→ **Stored records**:
---------------

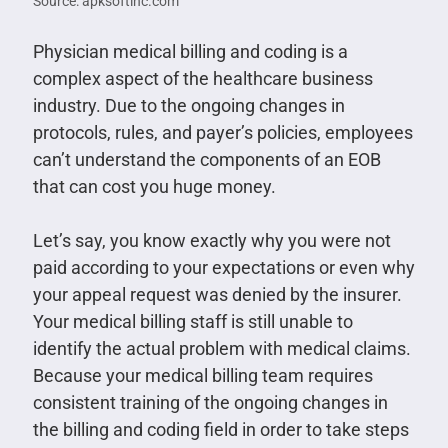
Source: apksoftinc.com
Physician medical billing and coding is a
complex aspect of the healthcare business
industry. Due to the ongoing changes in
protocols, rules, and payer’s policies, employees
can’t understand the components of an EOB
that can cost you huge money.
Let’s say, you know exactly why you were not
paid according to your expectations or even why
your appeal request was denied by the insurer.
Your medical billing staff is still unable to
identify the actual problem with medical claims.
Because your medical billing team requires
consistent training of the ongoing changes in
the billing and coding field in order to take steps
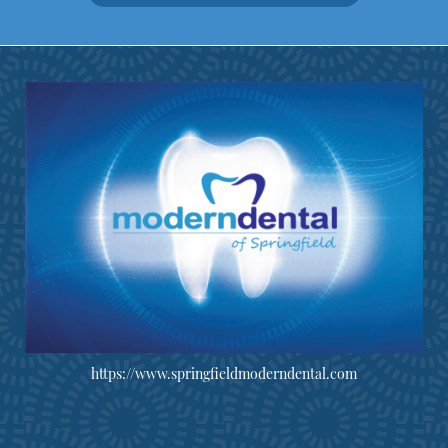
https://www.springfieldmoderndental.com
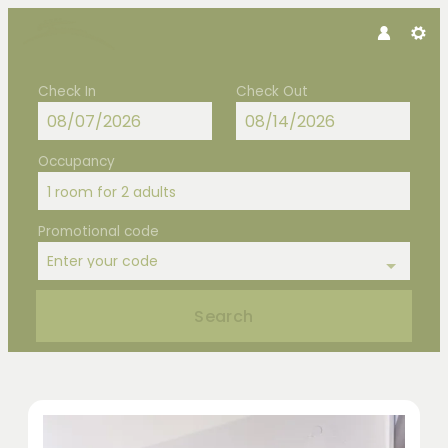
Check In
Check Out
Occupancy
1 room
for
2 adults
Promotional code
Enter your code
Search
Hotel Hubertus - Our available offe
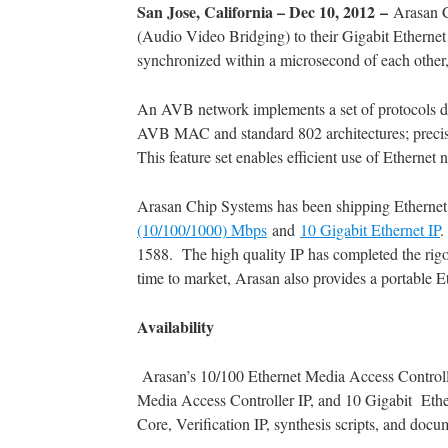
San Jose, California – Dec 10, 2012 –
Arasan C
(Audio Video Bridging) to their Gigabit Ethern
synchronized within a microsecond of each other,
An AVB network implements a set of protocols d
AVB MAC and standard 802 architectures; precise s
This feature set enables efficient use of Ethernet
Arasan Chip Systems has been shipping Ethernet I
(10/100/1000) Mbps
and
10 Gigabit Ethernet IP
1588. The high quality IP has completed the rigo
time to market, Arasan also provides a portable Et
Availability
Arasan’s 10/100 Ethernet Media Access Controlle
Media Access Controller IP, and 10 Gigabit Ether
Core, Verification IP, synthesis scripts, and docu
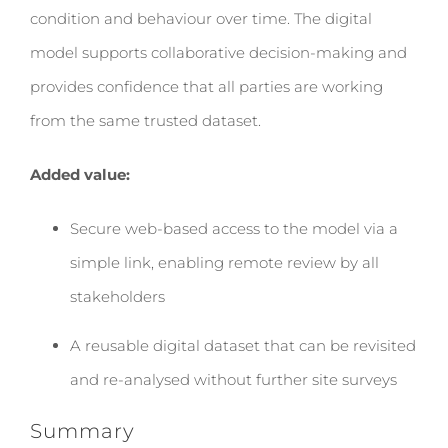
condition and behaviour over time. The digital
model supports collaborative decision-making and
provides confidence that all parties are working
from the same trusted dataset.
Added value:
Secure web-based access to the model via a
simple link, enabling remote review by all
stakeholders
A reusable digital dataset that can be revisited
and re-analysed without further site surveys
Summary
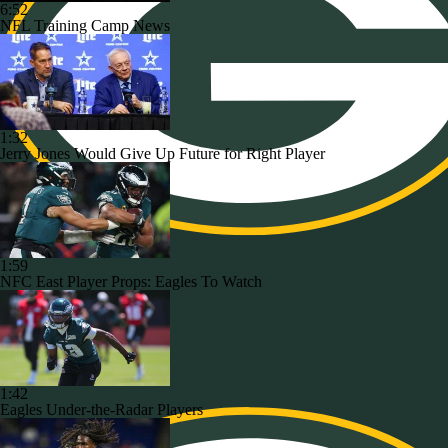
6:52
NFL Training Camp News
1:32
Jerry Jones Would Give Up Future for Right Player
1:59
NFC East Player Props: Eagles To Watch
1:42
Eagles Under-the-Radar Players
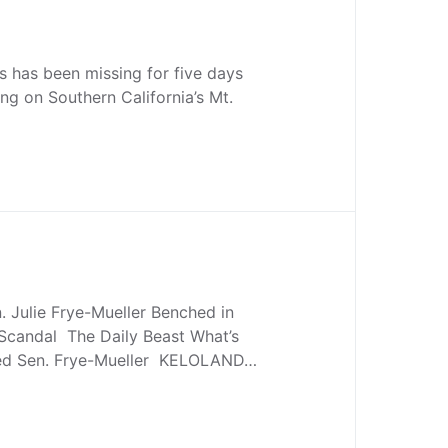
s has been missing for five days
ing on Southern California’s Mt.
 Julie Frye-Mueller Benched in
 Scandal The Daily Beast What’s
ded Sen. Frye-Mueller KELOLAND…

---------------

Could you reproduce all of the data above exactly and skip any image?

→ **Output below**:
Source: apksoftinc.com
Physician medical billing and coding is a
complex aspect of the healthcare business
industry. Due to the ongoing changes in
protocols, rules, and payer’s policies, employees
can’t understand the components of an EOB
that can cost you huge money.
Let’s say, you know exactly why you were not
paid according to your expectations or even why
your appeal request was denied by the insurer.
Your medical billing staff is still unable to
identify the actual problem with medical claims.
Because your medical billing team requires
consistent training of the ongoing changes in
the billing and coding field in order to take steps
https://www.springfieldmoderndental.com
Check In
Check Out
Occupancy
1 room
for
2 adults
Promotional code
Enter your code
Search
Hotel Hubertus - Our available offe
San Jose, California – Dec 10, 2012 –
Arasan C
(Audio Video Bridging) to their Gigabit Ethern
synchronized within a microsecond of each other,
An AVB network implements a set of protocols d
AVB MAC and standard 802 architectures; precise s
This feature set enables efficient use of Ethernet
Arasan Chip Systems has been shipping Ethernet I
(10/100/1000) Mbps
and
10 Gigabit Ethernet IP
1588. The high quality IP has completed the rigo
time to market, Arasan also provides a portable Et
Availability
Arasan’s 10/100 Ethernet Media Access Controlle
Media Access Controller IP, and 10 Gigabit Ether
Core, Verification IP, synthesis scripts, and docu
condition and behaviour over time. The digital
model supports collaborative decision-making and
provides confidence that all parties are working
from the same trusted dataset.
Added value:
Secure web-based access to the model via a
simple link, enabling remote review by all
stakeholders
A reusable digital dataset that can be revisited
and re-analysed without further site surveys
Summary
6:52
NFL Training Camp News
1:32
Jerry Jones Would Give Up Future for Right Player
1:59
NFC East Player Props: Eagles To Watch
1:42
Eagles Under-the-Radar Players
s has been missing for five days
ing on Southern California’s Mt.
 Julie Frye-Mueller Benched in
 Scandal The Daily Beast What’s
ded Sen. Frye-Mueller KELOLAND…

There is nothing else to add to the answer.